EFFICIENT IMPLEMENTATIONS OF EVOLUTIONARY ALGORITHMS ON RISC-V ARCHITECTURE

高向能

11849244

硕士

计算机科学与技术

姚新

2020-05-30

2020-07-08

哈尔滨工业大学

深圳

在学术研究和工业生产的许多领域中，常用演化算法对实值问题进行优化和求解。演化算法作为一种群体为基础的随机优化方法，与传统梯度方法相比，缺少梯度信息和优化方向，需要通过大量的迭代来优化和求解问题，存在运行效率上的不足，这是制约演化算法应用的一个重要因素。为了应对这一挑战，本课题从计算机体系结构的角度出发，围绕演化算法运行效率和硬件加速进行研究。基于最新的第五代精简指令集计算（Reduced Instruction Set Computing V, RISC-V）体系结构，本课题对粒子群优化（Particle Swarm Optimization, PSO）、差分演化（Differential Evolution, DE）、协方差矩阵自适应演化策略（Covariance Matrix Adaptation Evolution Strategy, CMAES）三种单目标演化算法和第二代非支配排序遗传算法（Non-dominated Sorting Genetic Algorithm II, NSGA-II）、基于多指标的随机排序算法（Stochastic Ranking-based Multi-indicator Algorithm, SRA）两种多目标演化算法的运行效率进行研究，使用不同参数的CEC’05（2005年“IEEE Congress on Evolutionary Computation”会议发布）和DTLZ（四位作者的名字首字母缩写）基准函数作为演化算法优化的问题，使用硬件仿真作为研究成果的验证方式，以演化算法运行消耗的周期作为运行效率的评价指标。本课题的目的是研究和设计出演化算法在RISC-V体系结构上的高效实现。本课题的第一部分，围绕RISC-V体系结构的存储器系统，对演化算法的运行效率进行初步研究。研究发现在演化算法运行时，高速缓存存在性能下降的风险，进而影响了演化算法的运行效率。为了应对该风险，设计并得到一个在存储器系统的层面，相对高效地运行演化算法的RISC-V体系结构，作为进一步研究的基础。研究还发现多目标演化算法中可能存在耗时的操作，严重影响算法的运行效率，与单目标演化算法相比，多目标演化算法的运行效率具有更大的提升空间，将是进一步研究的重点。本课题的第二部分，围绕NSGA-II和SRA两种多目标演化算法的运行效率进行进一步研究。研究针对NSGA-II算法的非支配排序和SRA算法的计算指标这两种耗时的操作，分别设计了协处理器加速其运行，并在不同规模的DTLZ基准函数上进行验证。

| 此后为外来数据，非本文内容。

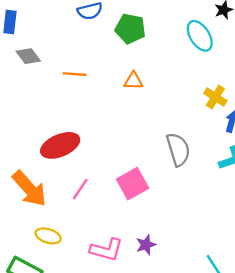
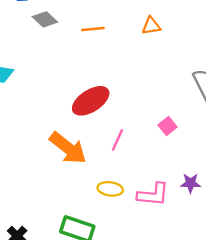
pink square: (133, 184) -> (167, 126), size x0.6
yellow ellipse: (48, 236) -> (110, 189), moved
purple star: (146, 245) -> (190, 183), turned 30

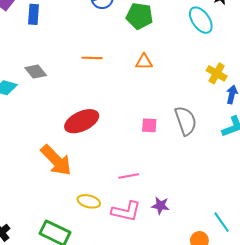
gray diamond: (45, 19) -> (36, 72), moved
pink square: (167, 126) -> (149, 125), moved, turned 35
pink line: (117, 140) -> (129, 176), moved, turned 48

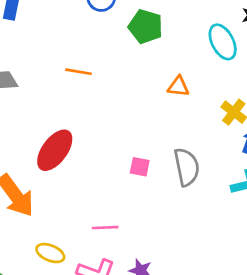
orange triangle: (144, 62) -> (178, 86), moved
red ellipse: (82, 121) -> (55, 150), turned -36

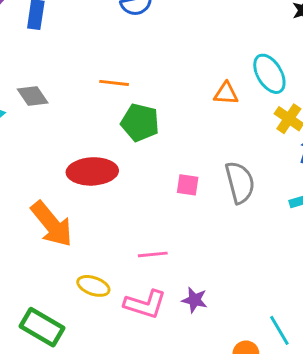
green pentagon: (146, 27) -> (140, 122), moved
cyan ellipse: (223, 42) -> (269, 74), moved
red ellipse: (55, 150) -> (92, 171), turned 54

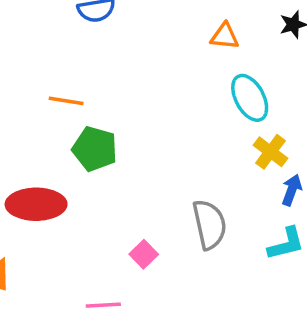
orange triangle: (226, 93) -> (225, 36), moved
pink square: (188, 185) -> (144, 254), moved, turned 35

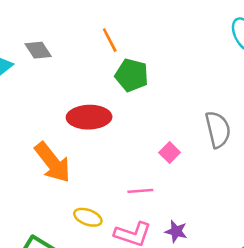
orange line: (66, 101) -> (110, 40), turned 55

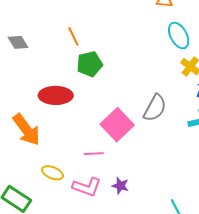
green pentagon: (132, 75) -> (90, 64), turned -30
gray semicircle: (218, 129) -> (155, 108), turned 40
pink square: (170, 153) -> (117, 125), size x2.0

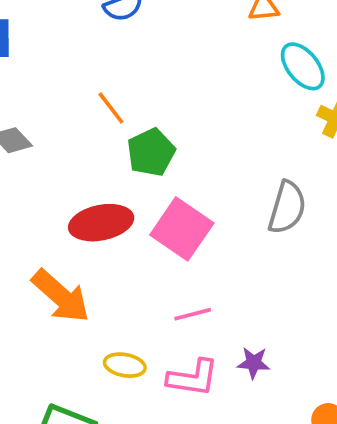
pink square: (117, 125) -> (182, 229), moved

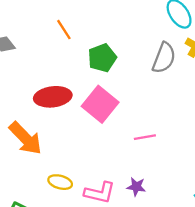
green pentagon: (151, 152) -> (102, 58), moved
gray semicircle: (287, 208) -> (164, 58), moved
pink line: (193, 314) -> (145, 137), moved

验证结果表明，本课题设计的两个协处理器对非支配排序实现了7~11倍的加速，对NSGA-II算法整体实现了1.4~2倍的加速；对计算指标实现了18~34倍的加速，对SRA算法整体实现了11~26倍的加速。本课题设计的协处理器提升了NSGA-II和SRA算法整体的运行效率，得到了相应演化算法在RISC-V体系结构上的高效实现。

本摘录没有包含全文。